3. The ventilation system for tunnel construction as described in claim 2, characterized in that, The lever passes through the base plate and extends outwards, and a guide rod is fixedly provided on the lower side of the base plate and slidably connected to the extended end of the lever; The elastic reset component is a spring sleeved on the guide rod, and the two ends of the spring are respectively connected to one end of the guide rod and the extended end of the lever; When the air supply pipe is in a straight state, the spring is in an elastically compressed state to facilitate the movement of the lever; when the air supply pipe is in a bent state, the spring is in an elastically compressed state or a non-deformed state.

4. The ventilation system for tunnel construction as described in claim 2, characterized in that, The connecting rod is a screw fixedly mounted on the top plate. The connecting rod passes through the bottom plate and extends outwards, and the extended part is threadedly connected to a mating nut. The mating nut is used to abut against the lower side of the bottom plate to limit the relative movement of the top plate and the bottom plate.

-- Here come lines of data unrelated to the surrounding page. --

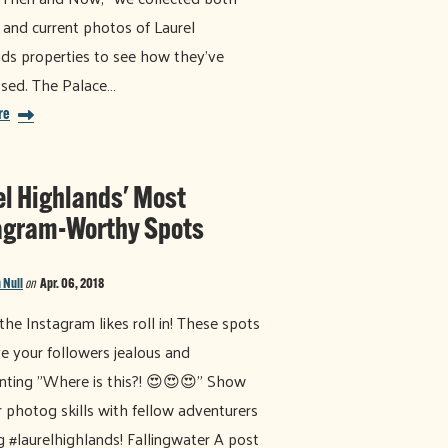
 and current photos of Laurel
ds properties to see how they've
sed. The Palace…
re
el Highlands' Most
agram-Worthy Spots
 Null
on
Apr. 06, 2018
he Instagram likes roll in! These spots
ve your followers jealous and
ting "Where is this?! 😍😍😍" Show
r photog skills with fellow adventurers
g #laurelhighlands! Fallingwater A post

5. The ventilation system for tunnel construction as described in any one of claims 2-4, characterized in that, The two adjacent air supply pipes are connected by a pipe connector; The outer side of the connector is provided with a positioning ring, and the base plate is provided with an elastic clip for engaging with the positioning ring. When the elastic clip engages with the positioning ring, the air supply pipe inside the corresponding pipe space is fixed in a bent state.

6. The ventilation system for tunnel construction as described in claim 1, characterized in that, The blower and the air supply pipe are connected by an L-shaped connector, so that when the air supply pipe is at the center of the tunnel ceiling, both the blower and the movable base can be set on the side of the tunnel.

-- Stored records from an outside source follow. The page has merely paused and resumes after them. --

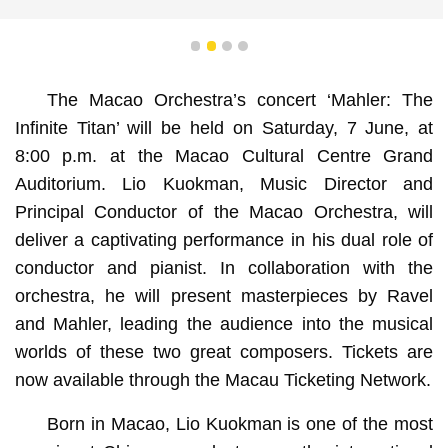
1
2
3
4
The Macao Orchestra’s concert ‘Mahler: The
Infinite Titan’ will be held on Saturday, 7 June, at
8:00 p.m. at the Macao Cultural Centre Grand
Auditorium. Lio Kuokman, Music Director and
Principal Conductor of the Macao Orchestra, will
deliver a captivating performance in his dual role of
conductor and pianist. In collaboration with the
orchestra, he will present masterpieces by Ravel
and Mahler, leading the audience into the musical
worlds of these two great composers. Tickets are
now available through the Macau Ticketing Network.
Born in Macao, Lio Kuokman is one of the most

7. The ventilation system for tunnel construction as described in claim 1 or 6, characterized in that, The movable seat includes: A support platform is provided for installation on the bottom surface of the tunnel, and the blower is installed on top of the support platform with a gap between it and the top surface of the tunnel. A sliding arm is disposed on the upper side of the blower and is used to slide in connection with the top surface of the tunnel.

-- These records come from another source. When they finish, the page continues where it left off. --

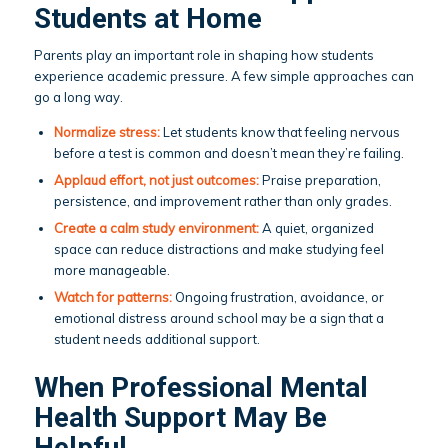
Students at Home
Parents play an important role in shaping how students
experience academic pressure. A few simple approaches can
go a long way.
Normalize stress:
Let students know that feeling nervous
before a test is common and doesn’t mean they’re failing.
Applaud effort, not just outcomes:
Praise preparation,
persistence, and improvement rather than only grades.
Create a calm study environment:
A quiet, organized
space can reduce distractions and make studying feel
more manageable.
Watch for patterns:
Ongoing frustration, avoidance, or
emotional distress around school may be a sign that a
student needs additional support.
When Professional Mental
Health Support May Be
Helpful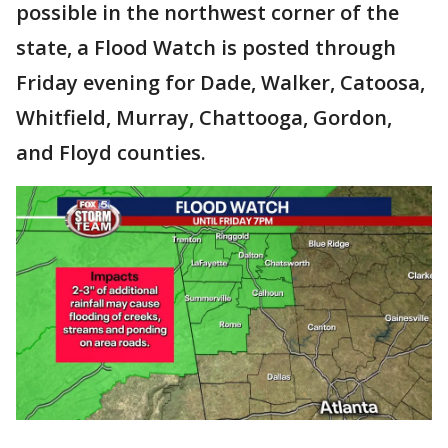
possible in the northwest corner of the
state, a Flood Watch is posted through
Friday evening for Dade, Walker, Catoosa,
Whitfield, Murray, Chattooga, Gordon,
and Floyd counties.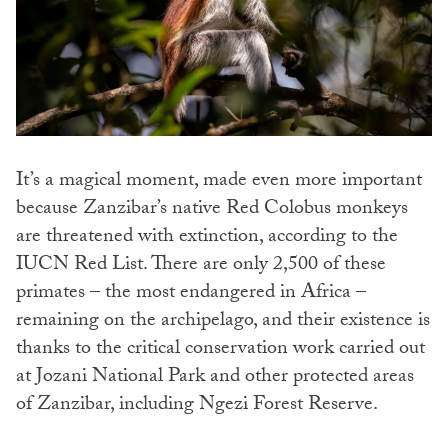
It’s a magical moment, made even more important
because Zanzibar’s native Red Colobus monkeys
are threatened with extinction, according to the
IUCN Red List. There are only 2,500 of these
primates – the most endangered in Africa –
remaining on the archipelago, and their existence is
thanks to the critical conservation work carried out
at Jozani National Park and other protected areas
of Zanzibar, including Ngezi Forest Reserve.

8. The ventilation system for tunnel construction as described in claim 7, characterized in that, The ventilation system also includes: A plurality of guide rails are arranged along the tunnel construction direction on the tunnel top surface. The sliding arm is slidably connected to the guide rails and is adapted to slide from any one of the guide rails to the adjacent guide rail.

9. The ventilation system for tunnel construction as described in claim 7, characterized in that, The support platform also includes: A positioning sleeve is slidably fitted onto the support platform in the vertical direction; the positioning sleeve has an alignment plate for facing the inner side of the tunnel, the alignment plate has a through hole, and a fixing pile for inserting into the inner side of the tunnel is inserted into the through hole.

10. The ventilation system for tunnel construction as described in claim 1, characterized in that, Each of the air inlets is connected to an air guide; The air guide is fixedly installed on the outer side of the ventilation box; in the direction of the air inlet away from the inner cavity of the ventilation box, the inner diameter of the air guide gradually increases to form a funnel-shaped structure. The air guide component is equipped with a filter screen, which is used to intercept impurities in the air.